Records contained in a dataset
══════════

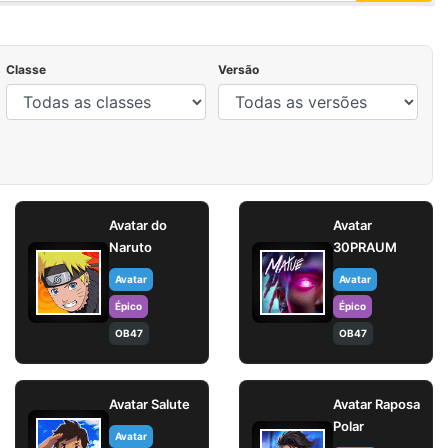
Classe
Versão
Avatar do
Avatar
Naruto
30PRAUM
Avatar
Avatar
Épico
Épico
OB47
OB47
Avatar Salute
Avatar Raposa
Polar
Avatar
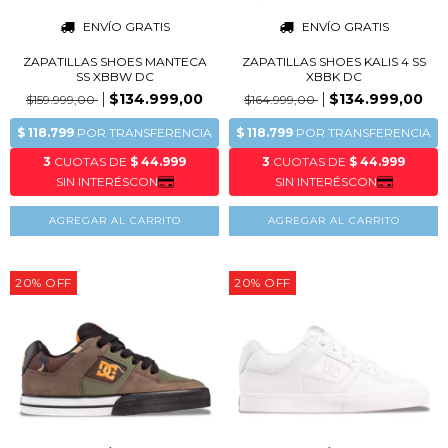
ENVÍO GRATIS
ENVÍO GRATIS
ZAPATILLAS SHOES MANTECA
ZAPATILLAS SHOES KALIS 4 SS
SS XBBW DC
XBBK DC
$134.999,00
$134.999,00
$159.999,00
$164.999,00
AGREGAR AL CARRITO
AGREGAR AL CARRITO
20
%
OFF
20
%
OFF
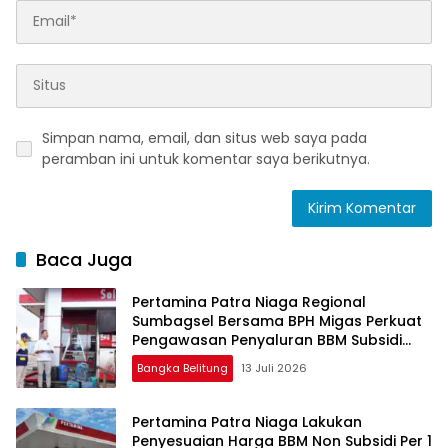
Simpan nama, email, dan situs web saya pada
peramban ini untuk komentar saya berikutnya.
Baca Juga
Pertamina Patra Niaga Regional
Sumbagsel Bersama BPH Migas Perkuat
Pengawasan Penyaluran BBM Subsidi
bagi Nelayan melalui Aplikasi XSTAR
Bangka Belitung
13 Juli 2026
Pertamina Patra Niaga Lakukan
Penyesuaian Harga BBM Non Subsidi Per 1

══════════

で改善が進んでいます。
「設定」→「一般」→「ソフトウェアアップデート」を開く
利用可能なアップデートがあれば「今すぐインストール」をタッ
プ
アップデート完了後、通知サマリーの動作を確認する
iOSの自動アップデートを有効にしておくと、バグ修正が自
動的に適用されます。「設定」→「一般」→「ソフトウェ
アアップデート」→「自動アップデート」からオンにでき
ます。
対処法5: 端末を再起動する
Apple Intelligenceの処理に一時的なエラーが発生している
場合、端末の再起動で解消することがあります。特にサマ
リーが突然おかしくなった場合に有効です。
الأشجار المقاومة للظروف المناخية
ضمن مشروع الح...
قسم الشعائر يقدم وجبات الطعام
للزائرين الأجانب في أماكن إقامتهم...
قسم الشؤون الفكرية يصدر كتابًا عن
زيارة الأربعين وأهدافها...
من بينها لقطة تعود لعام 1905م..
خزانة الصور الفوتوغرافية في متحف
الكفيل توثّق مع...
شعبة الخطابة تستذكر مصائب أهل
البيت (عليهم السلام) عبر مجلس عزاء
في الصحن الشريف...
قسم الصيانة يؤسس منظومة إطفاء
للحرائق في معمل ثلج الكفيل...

══════════

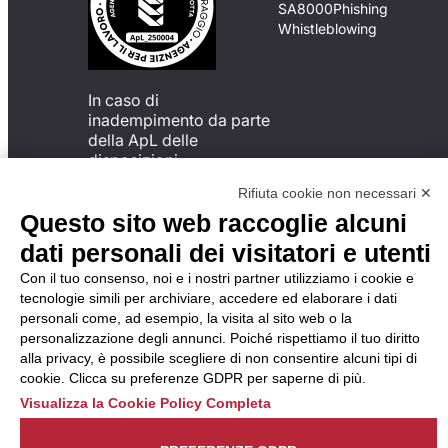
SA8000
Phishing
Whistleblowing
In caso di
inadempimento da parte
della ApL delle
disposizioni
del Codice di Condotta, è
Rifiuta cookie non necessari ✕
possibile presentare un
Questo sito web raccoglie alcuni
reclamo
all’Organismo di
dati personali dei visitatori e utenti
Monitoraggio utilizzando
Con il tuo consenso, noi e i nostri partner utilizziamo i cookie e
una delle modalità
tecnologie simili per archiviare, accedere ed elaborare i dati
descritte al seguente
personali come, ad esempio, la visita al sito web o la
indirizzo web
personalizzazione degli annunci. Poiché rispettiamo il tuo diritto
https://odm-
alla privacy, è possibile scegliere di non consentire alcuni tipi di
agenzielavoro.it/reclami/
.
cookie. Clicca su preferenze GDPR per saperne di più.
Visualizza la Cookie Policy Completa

══════════

_Assignment_. Reply with the count alone: how many lines of the records contain the string "Niaga"?

_Solved problem_. 2